Oh for God's sake: Amity Shlaes is at it again, pimping out Atlas Shrugged as the owner's manual for Glibertarians trying to find their way through the awful Obama years:
Some assumed the late libertarian philosopher would fall from view when the Berlin Wall fell. Or that at least there would be a sense of mission accomplished. One Rand fan, former Federal Reserve Chairman Alan Greenspan, wrote in his memoir that he regretted Rand hadn't lived until 1989 or 1990. She'd missed the collapse of communism that she had so often predicted.
But "Atlas Shrugged" is becoming a political "Harry Potter" because Rand shone a spotlight on a problem that still exists: Not pre-1989 Soviet communism, but 2009-style state capitalism. Rand depicted government and companies colluding in the name of economic rescue at the expense of the entrepreneur. That entrepreneur is like the titan Atlas who carries the rest of the world on his shoulders – until he doesn't.
Thankfully Libertarians are a distinct minority today, and tend to actually be Right-wingers who carp about big-government unless it's helping line their pockets.
But then Shlaes actually, well, lies by misdirection and illogic:
In 1986, a year when "Atlas Shrugged" sold 60,000 to 80,000 copies, the top 1 percent of earners paid 26 percent of the income tax. By 2000, that 1 percent was paying 37 percent, and "Atlas Shrugged" sales were at 120,000. By 2006, the top 1 percent carried 40 percent of the burden.
Yet President Barack Obama has made it clear he would like to see the rich pay a greater share. Anyone irked at that prospect can find consolation in Rand's fantasy, in which the most valued professionals evaporate from the work place because of such demands.
Going Galt, as it's called today. Yes, such producers of goods and services as hedge fund managers and Wall St. buffoons going Galt will be disastrous . . . for hedge fund managers and Wall St. buffoons.
Here's the real story on taxes and wealth in the USofA. It's a fairly long piece from the Univ. Ca. Santa Cruz (likely a communist front), but it spells out just where our tax burden is. (Hint: it's really not the über-wealthy!):
In the United States, wealth is highly concentrated in a relatively few hands. As of 2004, the top 1% of households (the upper class) owned 34.3% of all privately held wealth, and the next 19% (the managerial, professional, and small business stratum) had 50.3%, which means that just 20% of the people owned a remarkable 85%, leaving only 15% of the wealth for the bottom 80% (wage and salary workers).

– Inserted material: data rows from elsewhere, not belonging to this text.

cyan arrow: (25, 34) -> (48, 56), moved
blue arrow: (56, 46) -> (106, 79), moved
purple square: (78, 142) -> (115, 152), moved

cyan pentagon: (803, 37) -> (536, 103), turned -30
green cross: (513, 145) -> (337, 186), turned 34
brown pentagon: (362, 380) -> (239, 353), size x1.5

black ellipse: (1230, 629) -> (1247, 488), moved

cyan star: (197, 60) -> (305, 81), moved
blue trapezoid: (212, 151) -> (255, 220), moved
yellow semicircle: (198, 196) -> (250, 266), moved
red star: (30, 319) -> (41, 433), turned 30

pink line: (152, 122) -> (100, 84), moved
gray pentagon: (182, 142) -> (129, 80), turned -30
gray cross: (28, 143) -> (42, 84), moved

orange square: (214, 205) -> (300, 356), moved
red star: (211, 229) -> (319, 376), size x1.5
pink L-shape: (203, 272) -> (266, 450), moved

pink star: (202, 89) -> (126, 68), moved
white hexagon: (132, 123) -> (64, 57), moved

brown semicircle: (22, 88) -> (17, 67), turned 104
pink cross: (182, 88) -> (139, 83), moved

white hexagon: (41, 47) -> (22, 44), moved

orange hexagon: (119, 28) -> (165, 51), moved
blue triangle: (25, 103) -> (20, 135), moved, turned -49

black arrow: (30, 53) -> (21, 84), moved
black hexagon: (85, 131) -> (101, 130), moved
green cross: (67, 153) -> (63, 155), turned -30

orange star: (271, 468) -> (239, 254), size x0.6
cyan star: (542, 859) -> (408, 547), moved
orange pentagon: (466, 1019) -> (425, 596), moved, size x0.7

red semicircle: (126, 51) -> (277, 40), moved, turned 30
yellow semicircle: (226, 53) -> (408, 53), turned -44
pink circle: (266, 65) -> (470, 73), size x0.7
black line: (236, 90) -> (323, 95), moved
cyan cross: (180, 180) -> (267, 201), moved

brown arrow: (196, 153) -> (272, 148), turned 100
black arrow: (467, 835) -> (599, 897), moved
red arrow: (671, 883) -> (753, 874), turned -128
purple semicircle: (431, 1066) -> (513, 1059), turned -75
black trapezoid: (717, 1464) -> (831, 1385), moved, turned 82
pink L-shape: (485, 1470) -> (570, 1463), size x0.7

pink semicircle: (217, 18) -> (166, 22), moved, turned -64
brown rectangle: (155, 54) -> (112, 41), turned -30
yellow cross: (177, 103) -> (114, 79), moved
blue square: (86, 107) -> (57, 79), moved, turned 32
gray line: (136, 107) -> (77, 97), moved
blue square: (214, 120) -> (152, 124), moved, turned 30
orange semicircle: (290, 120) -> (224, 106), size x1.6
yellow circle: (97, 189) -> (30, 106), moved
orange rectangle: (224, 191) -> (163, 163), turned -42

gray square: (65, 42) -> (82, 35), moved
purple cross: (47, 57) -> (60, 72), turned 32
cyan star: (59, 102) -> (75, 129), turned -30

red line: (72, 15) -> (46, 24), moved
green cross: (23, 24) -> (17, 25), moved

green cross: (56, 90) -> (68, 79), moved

In terms of financial wealth (total net worth minus the value of one's home), the top 1% of households had an even greater share: 42.2%. Table 1 and Figure 1 present further details drawn from the careful work of economist Edward N. Wolff at New York University (2007).
. . . Here are some dramatic facts that sum up how the wealth distribution became even more concentrated between 1983 and 2004, in good part due to the tax cuts for the wealthy and the defeat of labor unions: Of all the new financial wealth created by the American economy in that 21-year-period, fully 42% of it went to the top 1%. A whopping 94% went to the top 20%, which of course means that the bottom 80% received only 6% of all the new financial wealth generated in the United States during the '80s, '90s, and early 2000s (Wolff, 2007).
. . . A key factor behind the high concentration of income, and the likely reason that the concentration has been increasing, can be seen by examining the distribution of what is called "capital income": income from capital gains, dividends, interest, and rents. In 2003, just 1% of all households -- those with after-tax incomes averaging $701,500 -- received 57.5% of all capital income, up from 40% in the early 1990s. On the other hand, the bottom 80% received only 12.6% of capital income, down by nearly half since 1983, when the bottom 80% received 23.5%. Figure 5 and Table 7 provide the details.
Figure 5: Share of capital income earned by top 1% and bottom 80%, 1979-2003 (From Shapiro & Friedman, 2006.)
So no need for worrying about the tax burdens on poor Donald Trump or George Soros. They're doing quite well, thank you.
And Shlaes will continue receiving wingnut welfare and deluding the already delusional.